The next question then is, how to keep track of the customer "context" within your application. Traditionally there are only a few options here, with a thread local context being the most used one. Binding threads to customers does tend to limit you in terms of implementation options though, as in general it probably means you have to prohibit developers from creating threads themselves, and it's hard to off-load certain tasks to pools of worker threads. It gets even worse if you ever decide to use Remote Services as that means you will completely loose the context.
So, for passing on the customer identification from one component to another, I personally prefer a solution where:
As soon as the request comes in (for example in your HTTP servlet) somehow determine the customer ID.
Explicitly pass on that ID down the chain of service dependencies.

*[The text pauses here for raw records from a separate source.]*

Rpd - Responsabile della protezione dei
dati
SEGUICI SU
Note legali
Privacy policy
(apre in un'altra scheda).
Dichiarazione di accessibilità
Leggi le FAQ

Only use solutions like the use of thread locals within the borders of a single bundle, if for example you're using a third party library inside your bundle that needs this to keep track of the customer.

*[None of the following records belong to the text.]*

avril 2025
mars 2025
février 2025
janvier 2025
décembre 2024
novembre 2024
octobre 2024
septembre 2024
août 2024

I've been thinking about this same issue (I think) for some time now, and would like your opinions on the following analogy.

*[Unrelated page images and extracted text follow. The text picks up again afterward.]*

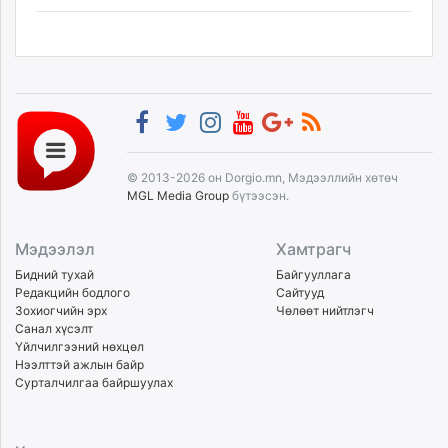
© 2013-2026 он Dorgio.mn, Мэдээллийн хөтөч
MGL Media Group
бүтээсэн.
Мэдээлэл
Хамтрагч
Бидний тухай
Байгууллага
Редакцийн бодлого
Сайтууд
Зохиогчийн эрх
Чөлөөт нийтлэгч
Санал хүсэлт
Үйлчилгээний нөхцөл
Нээлттэй ажлын байр
Сурталчилгаа байршуулах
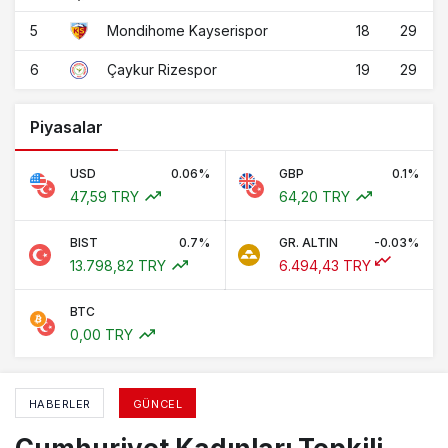
5
18
29
Mondihome Kayserispor
6
19
29
Çaykur Rizespor
Piyasalar
USD
0.06%
GBP
0.1%
47,59 TRY
64,20 TRY
BIST
0.7%
GR. ALTIN
-0.03%
13.798,82 TRY
6.494,43 TRY
BTC
0,00 TRY
HABERLER
GÜNCEL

Consider a series of web application where you provide access control using a single sign-on (SSO) infrastructure. The user authenticates once using the SSO-server, and - when a request comes in - the target web application asks the SSO server whether the user is (still) authenticated and determines itself if the user is authorized. The authorization information might also be provided by the SSO server as well.
Now think of your application bundles as mini-applications. Although they're not web applications, would it still not make sense to have some sort of SSO bundle using SSO techniques to do authentication and to provide authorization information? Every application bundle would have to be developed or configured to use the SSO bundle to validate the authentication (SSO token), and validate authorization by asking the SSO bundle if the user is allowed to access this application bundle.
The SSO bundle maintains some sort of session repository, and also provides user properties, e.g. information to identify the data repository (of some sort) of this user. This way you also wouldn't pass trough a (meaningful) "customer service token", but rather a cryptic SSO-token that is supplied and managed by the SSO bundle.
Please not that Virgo is an OSGi container based on Equinox, so if you don't want to use some Virgo-specific feature, you don't have to. However, you'll get lots of benefits if you do use Virgo, even for a basic OSGi application. It sounds, though, like you want web support, which comes out of the box with Virgo web server and will save you the trouble of cobbling it together yourself.
Full disclosure: I lead the Virgo project.